Since transitioning from stuntwork to directing 10 years ago with the gonzo revenge thriller “John Wick,” which he co-directed with Chad Stahelski (due to a DGA ruling, only Stahelski was credited), Leitch has amassed a growing portfolio of high-octane hits including “Deadpool 2,” “Hobbes & Shaw” and “Bullet Train.” Now, with his latest action-comedy “The Fall Guy,” Leitch is flipping the script. This time, the stunt double takes center stage.
Arriving in theaters May 3, “The Fall Guy” stars Ryan Gosling as Colt Seavers, a battered, down-on-his-luck stunt performer hired to double an egotistical A-lister named Tom Ryder (Aaron Taylor-Johnson) on a high-stakes film being directed by Colt’s former girlfriend, Jody Moreno (Emily Blunt). When the A-lister suddenly goes missing, Colt is thrust into a murder mystery where he becomes the prime suspect, all while attempting to rekindle his romance with Jody and help save her film from disaster.
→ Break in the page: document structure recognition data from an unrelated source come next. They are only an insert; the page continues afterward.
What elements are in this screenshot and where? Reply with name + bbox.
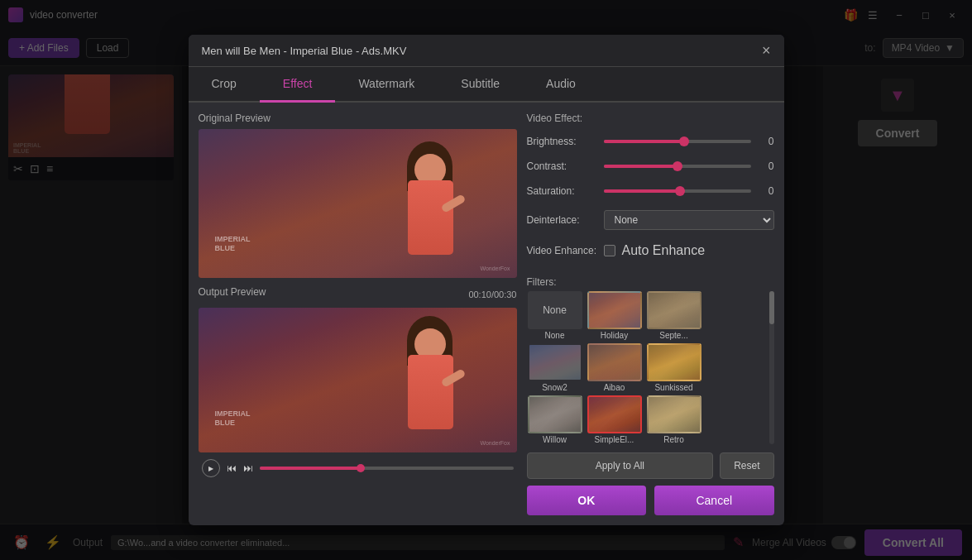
apply-all-button[interactable]: Apply to All [527,452,714,479]
brightness-fill [604,140,685,143]
saturation-thumb [675,186,685,196]
filter-snow2[interactable]: Snow2 [527,343,583,392]
contrast-label: Contrast: [527,160,597,172]
brightness-thumb [679,136,689,146]
modal-body: Original Preview IMPERIALBLUE WonderFox [189,103,784,525]
watermark-orig: WonderFox [480,266,510,271]
filter-sunkissed[interactable]: Sunkissed [646,343,702,392]
filter-simpleel[interactable]: SimpleEl... [587,395,643,444]
imperial-logo-orig: IMPERIALBLUE [215,235,251,253]
filter-simpleel-thumb [587,395,642,433]
filter-sunkissed-label: Sunkissed [654,383,692,392]
filter-retro-label: Retro [663,435,683,444]
filter-septe[interactable]: Septe... [646,291,702,340]
saturation-fill [604,189,681,193]
body-out [408,355,453,429]
prev-frame-button[interactable]: ⏮ [227,462,237,474]
filter-aibao-thumb [587,343,642,381]
filter-aibao[interactable]: Aibao [587,343,643,392]
saturation-slider[interactable] [604,189,751,193]
saturation-value: 0 [758,185,774,197]
contrast-thumb [673,161,682,171]
woman-figure-out [393,320,467,452]
next-frame-button[interactable]: ⏭ [243,462,253,474]
tab-crop[interactable]: Crop [189,67,260,103]
modal-close-button[interactable]: × [762,43,771,58]
imperial-logo-out: IMPERIALBLUE [215,409,251,428]
filters-scrollbar[interactable] [769,291,774,444]
filter-willow-label: Willow [543,435,567,444]
filter-actions: Apply to All Reset [527,452,774,479]
filter-retro[interactable]: Retro [646,395,702,444]
deinterlace-select[interactable]: None Bob Weave Discard [604,210,774,230]
play-button[interactable]: ▶ [202,459,220,477]
original-preview-video: IMPERIALBLUE WonderFox [199,129,517,278]
brightness-row: Brightness: 0 [527,136,774,147]
output-preview-label: Output Preview [199,286,266,298]
filters-grid-wrap: None None Ho [527,291,774,444]
video-effect-label: Video Effect: [527,112,774,124]
saturation-label: Saturation: [527,185,597,197]
woman-figure-orig [393,146,467,278]
modal-actions: OK Cancel [527,486,774,515]
filter-holiday-thumb [587,291,642,329]
filters-label: Filters: [527,276,774,288]
video-enhance-row: Video Enhance: Auto Enhance [527,243,774,258]
filter-holiday[interactable]: Holiday [587,291,643,340]
filter-snow2-thumb [528,343,582,381]
filter-aibao-label: Aibao [604,383,625,392]
filter-none[interactable]: None None [527,291,583,340]
auto-enhance-text: Auto Enhance [622,243,706,258]
contrast-row: Contrast: 0 [527,160,774,172]
reset-button[interactable]: Reset [720,452,773,479]
filter-willow-thumb [528,395,582,433]
auto-enhance-row: Auto Enhance [604,243,706,258]
output-preview-header: Output Preview 00:10/00:30 [199,286,517,303]
progress-thumb [357,464,365,472]
video-enhance-label: Video Enhance: [527,245,597,256]
plane-bg [199,129,517,278]
deinterlace-dropdown-wrap: None Bob Weave Discard [604,210,774,230]
progress-bar[interactable] [260,467,514,470]
modal-title-bar: Men will Be Men - Imperial Blue - Ads.MK… [189,35,784,67]
filters-scrollbar-thumb [769,291,774,324]
contrast-slider[interactable] [604,165,751,168]
ok-button[interactable]: OK [527,486,647,515]
tab-watermark[interactable]: Watermark [335,67,438,103]
filter-retro-thumb [647,395,701,433]
tab-audio[interactable]: Audio [523,67,599,103]
brightness-value: 0 [758,136,774,147]
filter-none-label: None [545,331,565,340]
output-scene: IMPERIALBLUE WonderFox [199,308,517,452]
filter-holiday-label: Holiday [601,331,628,340]
modal-dialog: Men will Be Men - Imperial Blue - Ads.MK… [189,35,784,525]
filters-grid: None None Ho [527,291,766,444]
contrast-value: 0 [758,160,774,172]
tab-effect[interactable]: Effect [260,67,336,103]
progress-fill [260,467,362,470]
output-preview-video: IMPERIALBLUE WonderFox [199,308,517,452]
brightness-slider[interactable] [604,140,751,143]
cancel-button[interactable]: Cancel [654,486,774,515]
plane-bg-out [199,308,517,452]
original-preview-label: Original Preview [199,112,517,124]
watermark-out: WonderFox [480,440,510,446]
preview-timestamp: 00:10/00:30 [468,290,516,299]
filter-septe-thumb [647,291,701,329]
filter-sunkissed-thumb [647,343,701,381]
modal-overlay: Men will Be Men - Imperial Blue - Ads.MK… [0,0,972,560]
deinterlace-row: Deinterlace: None Bob Weave Discard [527,210,774,230]
brightness-label: Brightness: [527,136,597,147]
filter-simpleel-label: SimpleEl... [595,435,634,444]
tab-subtitle[interactable]: Subtitle [438,67,523,103]
saturation-row: Saturation: 0 [527,185,774,197]
filter-snow2-label: Snow2 [542,383,567,392]
auto-enhance-checkbox[interactable] [604,245,615,256]
filter-none-thumb: None [528,291,582,329]
original-scene: IMPERIALBLUE WonderFox [199,129,517,278]
filter-willow[interactable]: Willow [527,395,583,444]
modal-tabs: Crop Effect Watermark Subtitle Audio [189,67,784,103]
body-orig [408,180,453,255]
filters-section: Filters: None None [527,276,774,515]
contrast-fill [604,165,678,168]
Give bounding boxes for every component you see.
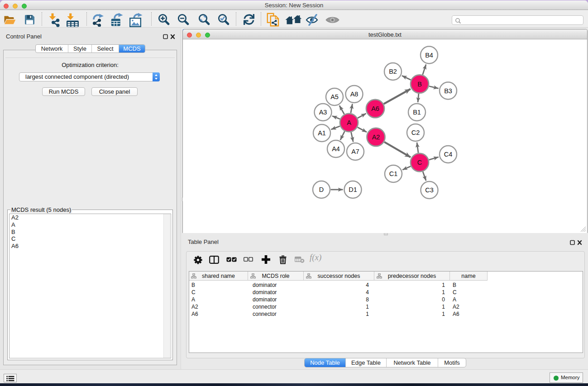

Loosely based on the 1980s TV series of the same name, “The Fall Guy” — which premiered to rave reviews at last month’s SXSW Film Festival — is a love letter to stunt performers and all the other unsung crew members who make a movie set work. “I think Colt is a hero that anybody can get behind,” says McCormick. “Who doesn’t feel like they work really hard, risk it all and don’t get enough accolades?”
That sentiment resonates deeply in the stunt community, which has played an integral, if often unheralded, role in moviemaking going all the way back to the legends of the silent era like Buster Keaton and Harold Lloyd. With rare exceptions, such as the largely forgotten 1978 Burt Reynolds film “Hooper” (“the ‘Citizen Kane’ for stuntmen and -women,” Leitch calls it), the stunt world has seldom been placed at the heart of the narrative onscreen. And when it comes to awards, while the Emmy Awards and Screen Actors Guild honor stunt performers, the film academy has never recognized stunts either on Oscar night or at its untelevised Scientific and Technical Awards, despite a persistent campaign stretching back three decades. (The three exceptions: Stunt performer Yakima Canutt received an honorary Academy Award in 1967 for developing safety devices for stuntmen, while stuntman turned director Hal Needham and Hong Kong action star and stunt pioneer Jackie Chan received lifetime achievement Oscars in 2012 and 2016, respectively.)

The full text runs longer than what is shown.